··· PROVIDED RECORDS
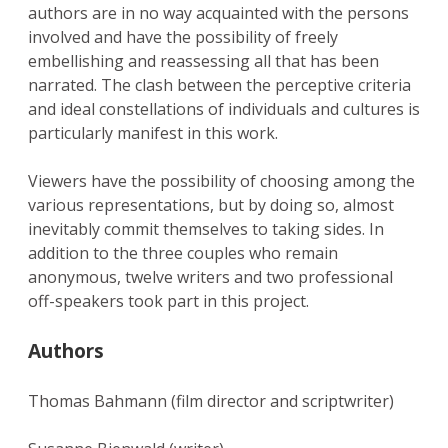
authors are in no way acquainted with the persons
involved and have the possibility of freely
embellishing and reassessing all that has been
narrated. The clash between the perceptive criteria
and ideal constellations of individuals and cultures is
particularly manifest in this work.
Viewers have the possibility of choosing among the
various representations, but by doing so, almost
inevitably commit themselves to taking sides. In
addition to the three couples who remain
anonymous, twelve writers and two professional
off-speakers took part in this project.
Authors
Thomas Bahmann (film director and scriptwriter)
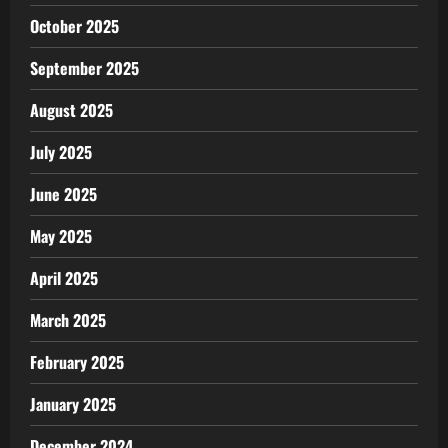
October 2025
September 2025
August 2025
July 2025
June 2025
May 2025
April 2025
March 2025
February 2025
January 2025
December 2024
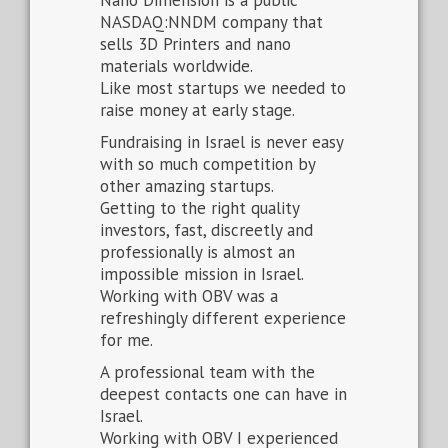
Nano Dimension is a public
NASDAQ:NNDM company that
sells 3D Printers and nano
materials worldwide.
Like most startups we needed to
raise money at early stage.
Fundraising in Israel is never easy
with so much competition by
other amazing startups.
Getting to the right quality
investors, fast, discreetly and
professionally is almost an
impossible mission in Israel.
Working with OBV was a
refreshingly different experience
for me.
A professional team with the
deepest contacts one can have in
Israel.
Working with OBV I experienced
······
## HOW TO COMPLETE THIS TASK
Transcribe all of the data above exactly; no picture belongs in the copy.

## RESPONSE
authors are in no way acquainted with the persons
involved and have the possibility of freely
embellishing and reassessing all that has been
narrated. The clash between the perceptive criteria
and ideal constellations of individuals and cultures is
particularly manifest in this work.
Viewers have the possibility of choosing among the
various representations, but by doing so, almost
inevitably commit themselves to taking sides. In
addition to the three couples who remain
anonymous, twelve writers and two professional
off-speakers took part in this project.
Authors
Thomas Bahmann (film director and scriptwriter)
October 2025
September 2025
August 2025
July 2025
June 2025
May 2025
April 2025
March 2025
February 2025
January 2025
December 2024
Nano Dimension is a public
NASDAQ:NNDM company that
sells 3D Printers and nano
materials worldwide.
Like most startups we needed to
raise money at early stage.
Fundraising in Israel is never easy
with so much competition by
other amazing startups.
Getting to the right quality
investors, fast, discreetly and
professionally is almost an
impossible mission in Israel.
Working with OBV was a
refreshingly different experience
for me.
A professional team with the
deepest contacts one can have in
Israel.
Working with OBV I experienced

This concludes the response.